Implement the `c_uchar` type
Hi! I am personally really interested on Zig myself, but also I'm interested on tinkering with things related to C23 on it.
This is my attempt to start with something: by adding c_uchar to Zig. While I have seen the position where unsigned int/char8_t should be treated as u8 and signed int as i8, I felt like this type needed to be implemented because ultimately, what I want to try is to implement stdbit.h on libzigc, and while you could technically use a u8 instead of unsigned char, I feel like that would have undesirable consequences, which is something I wanted to avoid.
So, this is c_uchar, it's guaranteed to be unsigned char. That should be it. I tried testing the test-libc suite as well as test -Dskip-non-native, and no issues were spotted other than standalone_test_cases.coff_dwarf failing, although that can be replicated on the branch's base commit. Let me know whenever this PR is sound or not.
(Note: c_schar was intentionally left unimplemented since it isn't required by any C standard library functions)
Relevant: https://github.com/ziglang/zig/issues/875
I feel like that would have undesirable consequences, which is something I wanted to avoid.
Could you elaborate on this? As the rationale for this language change (compared to the status quo intent of using u8/i8), it's very vague.
Of course, platforms with CHAR_BIT != 8 don't work with status quo; but that's a known limitation, and it's AFAIK undecided thus far whether Zig will support such targets.
Of course, platforms with
CHAR_BIT != 8don't work with status quo; but that's a known limitation, and it's AFAIK undecided thus far whether Zig will support such targets.
The only contemporary(-ish) architectures where you might encounter CHAR_BIT > 8 are some TI DSPs; at least C28x, C54x, and C55x to my knowledge. These all have 16-bit chars. C54x and C55x are from the 2010s and seem kinda EOL, but C28x is still alive and well. I do think we should avoid designing ourselves into a corner where we can't support these. However, that's effectively an argument for also adding c_schar, which this PR excludes.
I feel like that would have undesirable consequences, which is something I wanted to avoid.
Could you elaborate on this? As the rationale for this language change (compared to the status quo intent of using
u8/i8), it's very vague.
Considering that the ultimate goal is to have libzigc reimplement all C standard library functions and have them used instead of the static libcs's, replicating the ABI of unsigned char/signed char by using u8/i8 appears to be something that would be brittle.
I have to admit though, this is just gut instinct; ultimately I want other people's opinions on this to determine whenever this is a path that should be taken or if we should go for u8/i8 instead.
I do think we should avoid designing ourselves into a corner where we can't support these. However, that's effectively an argument for also adding
c_schar, which this PR excludes.
If this PR is sound, I can also implement c_schar here if needed.

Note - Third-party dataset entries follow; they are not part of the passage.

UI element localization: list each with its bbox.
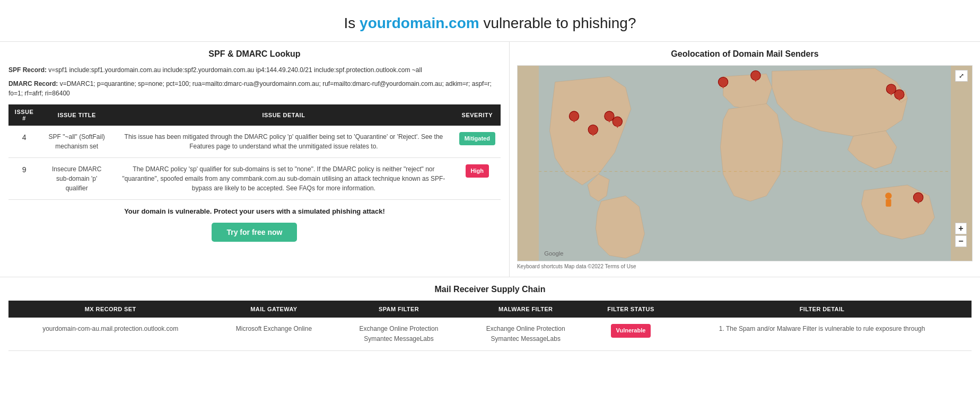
- filter-status-badge: Vulnerable: [611, 324, 651, 338]
- spf-label: SPF Record:: [8, 66, 47, 74]
- main-layout: SPF & DMARC Lookup SPF Record: v=spf1 in…: [0, 41, 980, 277]
- col-spam-filter: SPAM FILTER: [335, 301, 462, 318]
- right-panel: Geolocation of Domain Mail Senders: [510, 42, 980, 277]
- map-expand-button[interactable]: ⤢: [955, 70, 968, 82]
- issue-detail: This issue has been mitigated through th…: [113, 126, 453, 158]
- issue-detail: The DMARC policy 'sp' qualifier for sub-…: [113, 158, 453, 200]
- supply-chain-title: Mail Receiver Supply Chain: [8, 285, 972, 294]
- map-svg: Google: [518, 66, 972, 261]
- supply-chain-table: MX RECORD SET MAIL GATEWAY SPAM FILTER M…: [8, 301, 972, 351]
- spf-value: v=spf1 include:spf1.yourdomain.com.au in…: [48, 66, 422, 74]
- issue-number: 9: [8, 158, 40, 200]
- issue-title: Insecure DMARC sub-domain 'p' qualifier: [40, 158, 113, 200]
- issue-number: 4: [8, 126, 40, 158]
- mx-record-value: yourdomain-com-au.mail.protection.outloo…: [8, 318, 212, 351]
- left-panel: SPF & DMARC Lookup SPF Record: v=spf1 in…: [0, 42, 510, 277]
- issue-title: SPF "~all" (SoftFail) mechanism set: [40, 126, 113, 158]
- spam-filter-value: Exchange Online ProtectionSymantec Messa…: [335, 318, 462, 351]
- vulnerability-message: Your domain is vulnerable. Protect your …: [8, 207, 501, 215]
- issues-table: ISSUE # ISSUE TITLE ISSUE DETAIL SEVERIT…: [8, 104, 501, 200]
- svg-point-20: [885, 192, 891, 199]
- mail-gateway-value: Microsoft Exchange Online: [212, 318, 335, 351]
- try-free-button[interactable]: Try for free now: [212, 223, 297, 242]
- table-row: yourdomain-com-au.mail.protection.outloo…: [8, 318, 972, 351]
- dmarc-value: v=DMARC1; p=quarantine; sp=none; pct=100…: [8, 80, 492, 97]
- col-severity: SEVERITY: [454, 104, 501, 126]
- filter-status-value: Vulnerable: [589, 318, 672, 351]
- spf-record: SPF Record: v=spf1 include:spf1.yourdoma…: [8, 65, 501, 75]
- map-zoom-out-button[interactable]: −: [955, 235, 967, 247]
- col-mx-record: MX RECORD SET: [8, 301, 212, 318]
- map-container: Google ⤢ + −: [517, 65, 973, 261]
- col-mail-gateway: MAIL GATEWAY: [212, 301, 335, 318]
- page-title: Is yourdomain.com vulnerable to phishing…: [0, 0, 980, 41]
- severity-badge: High: [466, 164, 489, 178]
- col-issue-num: ISSUE #: [8, 104, 40, 126]
- bottom-section: Mail Receiver Supply Chain MX RECORD SET…: [0, 277, 980, 358]
- col-issue-title: ISSUE TITLE: [40, 104, 113, 126]
- col-filter-detail: FILTER DETAIL: [672, 301, 972, 318]
- spf-dmarc-title: SPF & DMARC Lookup: [8, 49, 501, 59]
- issue-severity: Mitigated: [454, 126, 501, 158]
- malware-filter-value: Exchange Online ProtectionSymantec Messa…: [462, 318, 589, 351]
- col-malware-filter: MALWARE FILTER: [462, 301, 589, 318]
- col-filter-status: FILTER STATUS: [589, 301, 672, 318]
- table-row: 4 SPF "~all" (SoftFail) mechanism set Th…: [8, 126, 501, 158]
- table-row: 9 Insecure DMARC sub-domain 'p' qualifie…: [8, 158, 501, 200]
- severity-badge: Mitigated: [459, 132, 495, 145]
- svg-rect-21: [886, 199, 891, 206]
- dmarc-record: DMARC Record: v=DMARC1; p=quarantine; sp…: [8, 79, 501, 98]
- filter-detail-value: 1. The Spam and/or Malware Filter is vul…: [672, 318, 972, 351]
- col-issue-detail: ISSUE DETAIL: [113, 104, 453, 126]
- issue-severity: High: [454, 158, 501, 200]
- map-google-text: Google: [544, 250, 563, 257]
- dmarc-label: DMARC Record:: [8, 80, 58, 87]
- map-footer-text: Keyboard shortcuts Map data ©2022 Terms …: [517, 263, 636, 269]
- map-footer: Keyboard shortcuts Map data ©2022 Terms …: [517, 263, 973, 269]
- map-title: Geolocation of Domain Mail Senders: [517, 49, 973, 59]
- map-zoom-in-button[interactable]: +: [955, 223, 967, 234]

appears to be something that would be brittle
This concern is still vague enough as to be essentially meaningless IMO. Currently, Zig heavily relies on u8 and i8 matching C unsigned char and signed char in ABI, and (again, ignoring for now targets with CHAR_BIT != 8), that's generally perfectly fine. This is more of a definition than an assumption; we can decide how u8/i8 operate in extern contexts, and we have decided that the behavior should mirror that of [un]signed char.
There is one genuine potential problem here, which is that some C ABIs might have multiple unsigned 8-bit integral types with different ABIs. For instance, they might define unsigned _BitInt(8) to be passed to functions differently than unsigned char. However, this is a more general problem (in fact it kind of applies to more-or-less every C type), and a satisfactory solution to it will require research into various ABIs and some tricky language design work (@alexrp and I have spoken a bit about this before). Luckily, this issue doesn't really manifest itself today for u8/i8, and there's a good chance it never does. It's also not something which is going to cause a surprise bug, because we would notice the problem while implementing support for such an ABI!
Regardless, this PR would not be a good solution to the problem stated above. If we were to accept this PR to solve that theoretical problem, it would mean that whenever you export a function consuming a C string, you would need to take in [*:0]const c_uchar instead of [*:0]const u8, lest you potentially get bitten by a random ABI mismatch some day. That would be a clear footgun and downgrade to Zig's guarantees.
I don't think there's any good reason to make this language change.
I don't think there's any good reason to make this language change.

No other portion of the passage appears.